A marketing innovation is the "cash-back mortgage" wherein the lender gives the borrower an up-front bonus cash payment. For example, if you borrow $100,000 on a 3% cash-back mortgage loan, the lender will give you $3000 in addition to the $100,000 loan. You pay back only the $100,000 principal over the amortization period. The $3000 can be immediately applied as a prepayment to reduce the principal balance (to $97,000) or it can be used for any other purpose. You must keep your mortgage with the lender for at least five years.
The cash-back mortgage seems like a good deal but there is more you need to know about advertised mortgage interest rates. The rates you see posted in your local financial institution are just a starting point for negotiations. You can get ¼ % knocked off just by asking for it. With some firm negotiating, you can probably get a ½ % reduction. If the institution really wants your business, you can get a ¾ %, or even a 1% reduction. However, if you take advantage of some other promotion such as a cash-back offer, you will not get any rate discount. So the cash-back offer is not as good as it initially appears.
Which of the following loans should be chosen by the borrower?

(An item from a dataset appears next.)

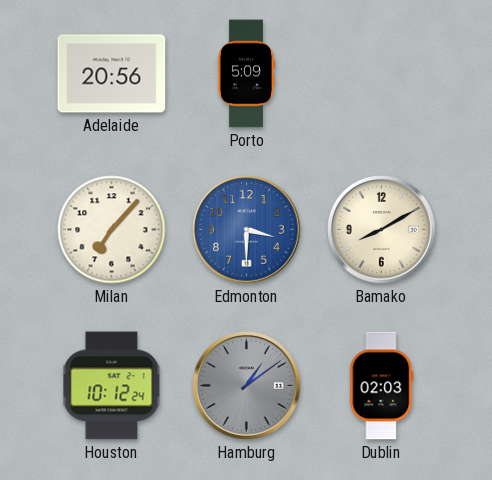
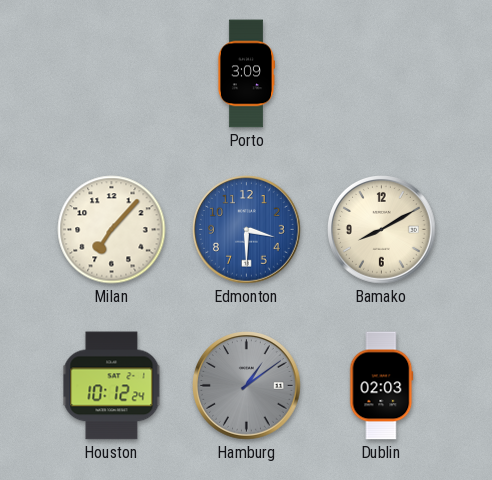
Adelaide: 20:56 -> none
Porto: 5:09 -> 3:09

--A standard $100,000 mortgage loan at 6.5% compounded semiannually?
--A 3% cash-back mortgage loan for $100,000 at 7.25% compounded semiannually?
In both cases, the interest rate is for a five-year term and the payments are based on a 25-year amortization. For the cash-back mortgage, assume that the $3000 cash bonus is immediately applied to reduce the balance to $97,000. (Since the monthly payments are based on the $100,000 face value, the prepayment will shorten the time required to pay off the loan.) Assume money can earn 4.8% compounded monthly.